Unnamed: 0,date,league_id,league,team1,team2,spi1,spi2,prob1,prob2,probtie,...,importance1,importance2,score1,score2,xg1,xg2,nsxg1,nsxg2,adj_score1,adj_score2
14717,2018-10-23,1818,UEFA Champions League,566,394,74.96,94.08,0.2034,0.5574,0.2392,...,72.8,37.2,0.0,3.0,1.23,2.66,1.12,2.11,0.0,3.15
14718,2018-10-23,1818,UEFA Champions League,508,669,91.28,61.05,0.8568,0.0362,0.107,...,52.7,32.2,2.0,1.0,2.95,1.52,4.14,0.57,2.1,1.05
14719,2018-10-23,1818,UEFA Champions League,18,124,77.42,73.56,0.5331,0.1977,0.2692,...,100.0,100.0,3.0,0.0,2.16,0.73,2.27,1.31,3.15,0.0


So here I'm not quite sure if the fillna function actually filled all the NaN values with zeros; so instead I just used dropna to get rid of the instances where NaN existed. 

In [19]:
#splitting the data between train and test on the 80/20 split like discussed in class. 
from sklearn.model_selection import train_test_split
labels = df['score1']
#here I'm not sure if the prediction will result the same for both score1 and score2. We can test both 
#and see what happens
features = df[['team1', 'team2', 'spi1', 'spi2', 'prob1', 'prob2', 'importance1', 'importance2', 'probtie', 'xg1', 'xg2', 'nsxg1', 'nsxg2']]
X_train, X_test, y_train, y_test = train_test_split(features, 
                                                    labels, 
                                                    test_size=0.20, 
                                                    random_state=42)
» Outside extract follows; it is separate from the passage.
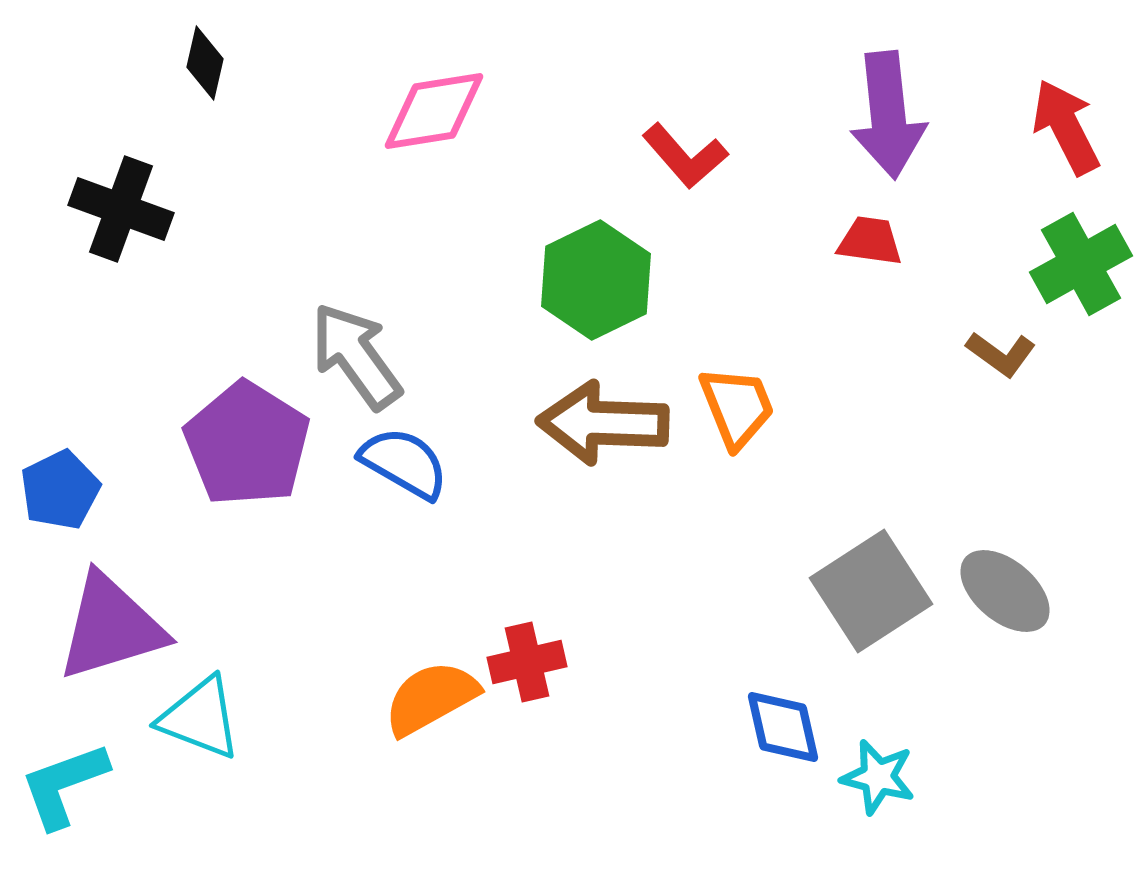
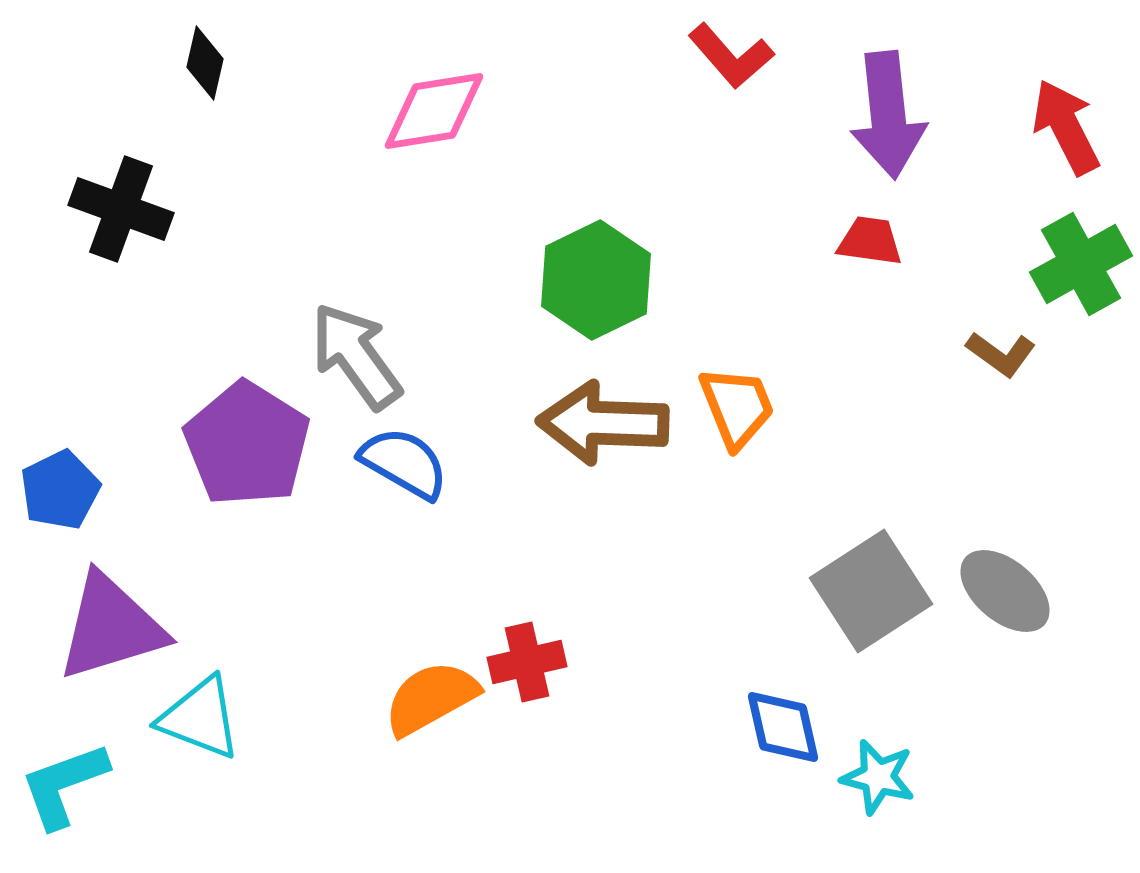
red L-shape: moved 46 px right, 100 px up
At first I checked the prediction accuracy with only a select number of features, but I'm not totally sure which features are more important in this case so I'm going to include all of them in the features for now. 

In [20]:
from sklearn.ensemble import RandomForestClassifier
#creating a random forest classifier
model = RandomForestClassifier()
model.fit(X_train, y_train)
#Predicting the label of the new data set
prediction = model.predict(X_test)
print (prediction)

[0. 0. 1. ... 1. 1. 3.]


In [21]:
from sklearn.metrics import accuracy_score
print(accuracy_score(y_test, prediction,))

0.3398328690807799


I'm thinking that one thing that can be done to improve the accurace would be to figure out what features carry more weight in the determination of the score. Aside from that, the data set seems to be pretty complete.